Martin Buczkó, Solist in Vladimir Malakhovs Berliner Staatsballett, choreografierte in „The Momentary Loss of Faith“ ein extremes Strecken und Dehnen für sich und seine Partnerin Marianne Joly. Zu elektronischer Musik (auch sie stammt von Buczkó) berührte man sich kaum, schob die Hüften vor und drückte den Rücken durch, was insgesamt den Eindruck einer etwas manierierten Modernität hinterließ.
Der Russe Igor Kirov, Tänzer in Hildesheim, hatte für seinen fließenden, romantischen Pas de deux eine zu belanglose Musik gewählt. Natürlich ist es lobenswert, für erste Versuche nicht gleich zu großer Musik zu greifen, aber in diesem Fall zog die schnulzige Nebensächlichkeit der Filmmusik zu „Dust“ das ganze Stück hinunter. Der israelische Choreograf Eyal Nahum dagegen überfrachtete sein modernes Solo „C 2“ für Sébastien Galtier mit zu viel Inhalt: Auf großen Pfeilen standen Worte wie „Abandoning“, „Castration“ und „Identity“, es sah aus wie im Gaza-Streifen der Psychoanalyse.
Auch Stéphen Delattre aus Braunschweig, der für sein Trio zwei Kolleginnen von dort mitbrachte, verwirrte durch einen Soundtrack, der von Klaviergeplänkel über französischen Text und eine Art Sabber-Monster allerlei merkwürdige Klänge vereinte. Drei preziöse Wesen in knappen Korsagen zierten sich in „FAKE US“ vor sich hin und landeten zum Schluss als flotter, wenngleich stark ineinander verkeilter Dreier auf dem Boden.
In „Li Li“ kam uns die Österreicherin Eva Henning zu Intellektuellen-Pop von Björk & Co. schräg und tanztheatralisch, ein wenig strukturlos noch, aber mit interessantem Timing und einer durchaus eigenwilligen Kombination aus Klassik und Moderne.
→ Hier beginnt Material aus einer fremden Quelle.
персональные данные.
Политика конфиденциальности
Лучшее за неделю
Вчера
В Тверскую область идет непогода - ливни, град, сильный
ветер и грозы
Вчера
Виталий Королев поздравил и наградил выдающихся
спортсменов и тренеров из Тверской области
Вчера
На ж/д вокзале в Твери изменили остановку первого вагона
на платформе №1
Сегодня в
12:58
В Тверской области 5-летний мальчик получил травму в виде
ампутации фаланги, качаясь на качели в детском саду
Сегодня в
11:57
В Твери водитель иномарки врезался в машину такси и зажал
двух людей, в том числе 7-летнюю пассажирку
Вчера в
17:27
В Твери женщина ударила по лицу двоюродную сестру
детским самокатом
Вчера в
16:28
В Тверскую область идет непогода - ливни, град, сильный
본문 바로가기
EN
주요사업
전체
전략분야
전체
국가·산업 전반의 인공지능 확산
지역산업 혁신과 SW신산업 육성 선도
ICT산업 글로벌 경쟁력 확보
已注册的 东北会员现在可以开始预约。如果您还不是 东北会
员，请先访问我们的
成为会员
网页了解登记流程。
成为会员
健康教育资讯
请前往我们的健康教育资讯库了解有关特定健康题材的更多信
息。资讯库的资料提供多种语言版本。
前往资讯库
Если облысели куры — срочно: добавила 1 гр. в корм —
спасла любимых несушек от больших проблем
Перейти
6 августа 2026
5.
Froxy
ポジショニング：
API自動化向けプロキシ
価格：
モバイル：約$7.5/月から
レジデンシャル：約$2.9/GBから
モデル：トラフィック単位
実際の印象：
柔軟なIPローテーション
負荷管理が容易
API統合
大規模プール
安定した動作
Der Heilbronner Show-Choreograf Selatin Kara bescherte in seinem Fußballstück erst die reine Wonne – zwei sensationelle Breakdancer, die ihre Head Spins zu Mozartmusik hinzwirbelten – und dann die pure Langeweile, weil er sich wieder einmal als klassischer Choreograf versuchte, der er nicht ist.
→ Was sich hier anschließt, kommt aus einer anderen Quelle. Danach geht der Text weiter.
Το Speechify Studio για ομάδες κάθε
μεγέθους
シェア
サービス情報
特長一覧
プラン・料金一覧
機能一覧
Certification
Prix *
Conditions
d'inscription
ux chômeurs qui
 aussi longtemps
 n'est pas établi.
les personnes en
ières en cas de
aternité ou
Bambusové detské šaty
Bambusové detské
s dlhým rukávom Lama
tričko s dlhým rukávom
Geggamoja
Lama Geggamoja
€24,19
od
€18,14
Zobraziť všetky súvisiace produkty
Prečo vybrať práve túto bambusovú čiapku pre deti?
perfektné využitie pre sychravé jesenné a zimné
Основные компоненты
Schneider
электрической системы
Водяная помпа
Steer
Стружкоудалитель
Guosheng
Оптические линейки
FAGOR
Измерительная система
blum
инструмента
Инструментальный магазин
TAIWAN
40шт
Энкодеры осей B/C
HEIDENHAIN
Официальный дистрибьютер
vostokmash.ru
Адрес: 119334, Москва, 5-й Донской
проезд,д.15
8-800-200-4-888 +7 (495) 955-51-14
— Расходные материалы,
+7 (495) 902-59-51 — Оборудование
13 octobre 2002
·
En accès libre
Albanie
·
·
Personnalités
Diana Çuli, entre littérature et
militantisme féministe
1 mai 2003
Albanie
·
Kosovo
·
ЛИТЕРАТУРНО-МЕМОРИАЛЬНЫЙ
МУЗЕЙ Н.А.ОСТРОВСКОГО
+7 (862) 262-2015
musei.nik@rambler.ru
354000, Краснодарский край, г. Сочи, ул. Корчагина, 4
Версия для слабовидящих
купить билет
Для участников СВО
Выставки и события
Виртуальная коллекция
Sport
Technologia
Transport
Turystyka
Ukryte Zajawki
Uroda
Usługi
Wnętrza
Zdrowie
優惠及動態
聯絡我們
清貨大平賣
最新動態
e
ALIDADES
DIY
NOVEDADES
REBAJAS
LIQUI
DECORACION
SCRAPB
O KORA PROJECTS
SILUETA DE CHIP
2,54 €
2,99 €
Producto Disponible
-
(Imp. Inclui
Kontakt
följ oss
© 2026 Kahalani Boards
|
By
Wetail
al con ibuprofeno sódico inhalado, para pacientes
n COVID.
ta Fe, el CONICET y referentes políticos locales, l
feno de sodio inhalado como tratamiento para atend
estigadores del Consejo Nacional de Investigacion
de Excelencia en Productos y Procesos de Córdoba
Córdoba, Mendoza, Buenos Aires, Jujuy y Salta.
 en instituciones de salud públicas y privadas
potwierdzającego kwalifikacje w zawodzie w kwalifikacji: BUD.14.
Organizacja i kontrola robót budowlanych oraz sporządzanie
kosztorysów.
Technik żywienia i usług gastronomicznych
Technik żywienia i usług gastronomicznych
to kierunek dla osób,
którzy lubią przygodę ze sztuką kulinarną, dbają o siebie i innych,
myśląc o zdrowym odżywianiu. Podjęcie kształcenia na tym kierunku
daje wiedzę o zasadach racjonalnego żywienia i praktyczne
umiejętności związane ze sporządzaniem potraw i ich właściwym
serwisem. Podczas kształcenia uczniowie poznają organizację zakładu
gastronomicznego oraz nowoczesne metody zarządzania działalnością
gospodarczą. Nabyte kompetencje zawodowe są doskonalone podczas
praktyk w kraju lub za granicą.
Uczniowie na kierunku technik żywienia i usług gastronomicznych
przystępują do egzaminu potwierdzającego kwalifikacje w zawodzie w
Bridget Breiner, die scheidende Erste Solistin, wagte sich nach ihrem letztjährigen Pas de deux an ein kleines Handlungsballett: Hinter „The Foul Prank oder Der böse Streich“ verbarg sich nichts anderes als Shakespeares „Othello“, im rasanten und vor allem ironischen Schnelldurchlauf zu spanischer Musik erzählt, originell und sehr musikalisch choreografiert und von fünf Stuttgarter Tänzern hingebungsvoll getanzt, mit einem weißen Otello (Damiano Pettenella) und einem schwarzen Jago (Alexis Oliveira).
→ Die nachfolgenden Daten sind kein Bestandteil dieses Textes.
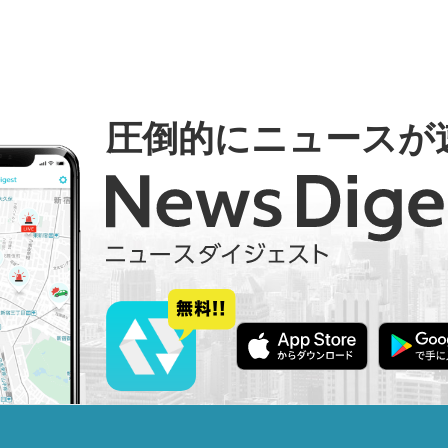
圧倒的にニュースが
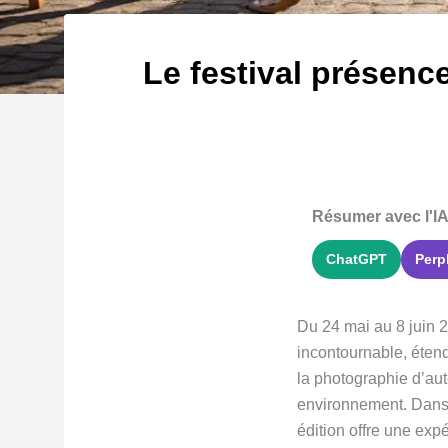
Le festival présenc
Résumer avec l'IA
ChatGPT
Perp
Du 24 mai au 8 juin 
incontournable, éten
la photographie d’aut
environnement. Dans un
édition offre une exp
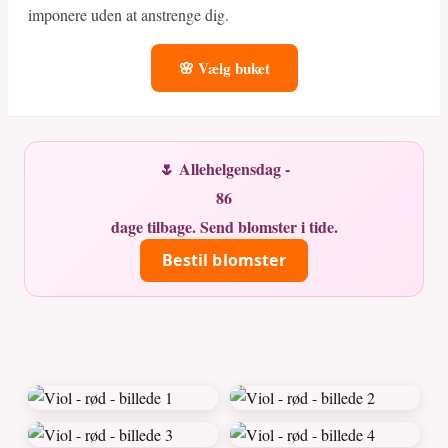
imponere uden at anstrenge dig.
🌸 Vælg buket
🌷 Allehelgensdag -
86
dage tilbage. Send blomster i tide.
Bestil blomster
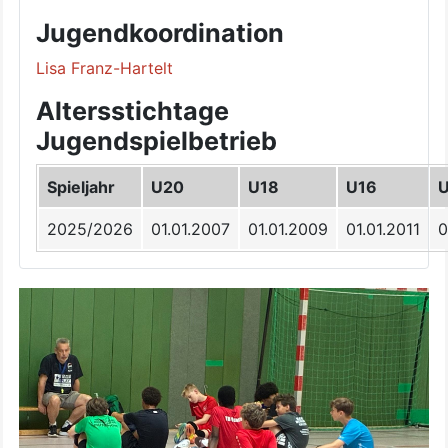
Jugendkoordination
Lisa Franz-Hartelt
Altersstichtage
Jugendspielbetrieb
Spieljahr
U20
U18
U16
2025/2026
01.01.2007
01.01.2009
01.01.2011
0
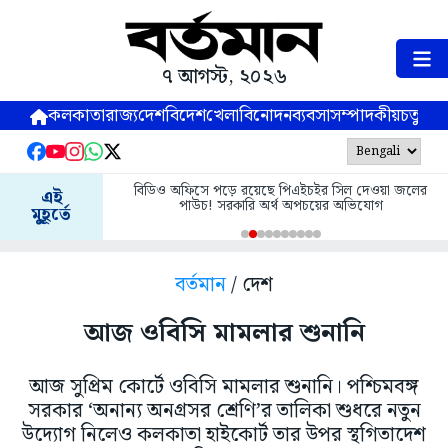
৭ আগস্ট, ২০২৬
কলকাতা
রাজ্য
দেশ
বিদেশ
খেলা
বিনোদন
ব্যবসা
সম্পাদকীয়
চতুষ্পর্ণ
বিডিও অফিসে পড়ে রয়েছে পিএইচইর সিল দেওয়া জলের
এই
পাউচ! সরকারি অর্থ অপচয়ের অভিযোগ
মুহূর্তে
বর্তমান
/ দেশ
আজ ওবিসি মামলার শুনানি
আজ সুপ্রিম কোর্টে ওবিসি মামলার শুনানি। পশ্চিমবঙ্গ
সরকার ‘অনান্য অনগ্রসর শ্রেণি’র তালিকা শুধরে নতুন
উদ্যোগ নিলেও কলকাতা হাইকোর্ট তার উপর স্থগিতাদেশ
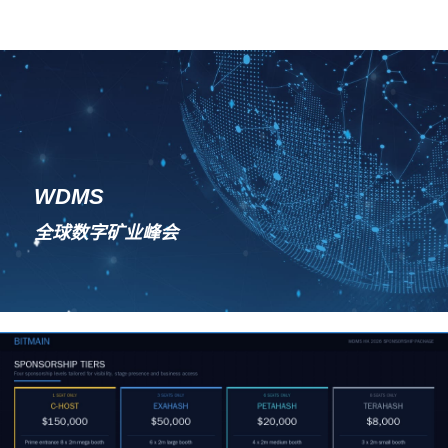
WDMS
全球数字矿业峰会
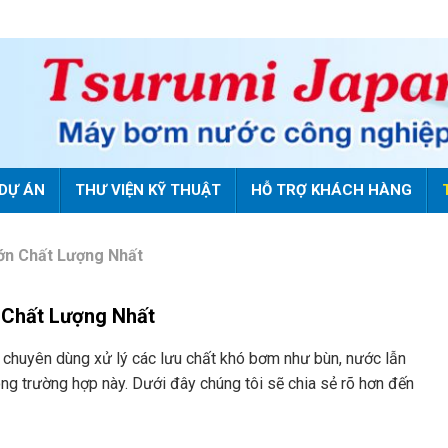
DỰ ÁN
THƯ VIỆN KỸ THUẬT
HỖ TRỢ KHÁCH HÀNG
ớn Chất Lượng Nhất
 Chất Lượng Nhất
g chuyên dùng xử lý các lưu chất khó bơm như bùn, nước lẫn
ng trường hợp này. Dưới đây chúng tôi sẽ chia sẻ rõ hơn đến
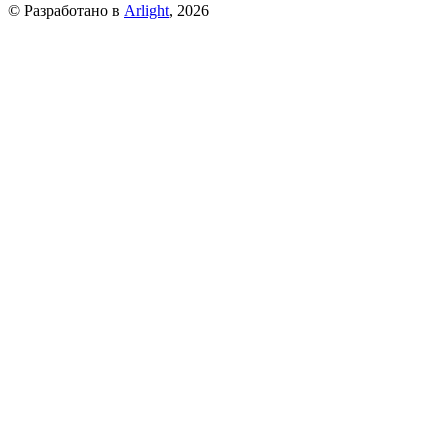
© Разработано в
Arlight
, 2026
Den meisten Jubel und wahre Lachsalven aber heimste Popstar und Solotänzer Eric Gauthier mit seinem Ballettkabarett „Ballet 101“ ein: Wie im Lehrprogramm beim Fernsehen kam seine Stimme auf dem Off und zählte die (angeblich) 101 Positionen des klassischen Balletts auf, der gut aufgelegte Jason Reilly demonstrierte die Posen dazu, die sich in den höheren Regionen zu netten Zitaten vom knienden Albrecht über Crankos Mercutio bis zum Sterbenden Schwan verstiegen. Dann mutierte das Zählen in einen Rap, mit dem Gauthier dem armen Reilly die Zahlen durcheinander an den Kopf warf und so ein Stück „choreografierte“, an dessen explosivem Ende wir das traurige Geheimnis der 101. Position erfuhren. Eine Ballettparodie voller Insider-Gags und sicher ein herrlicher Spaß auf zukünftigen Galas – und genau der Schuss prickelnden Übermuts, der dem Stuttgarter Ballett zur Zeit fehlt.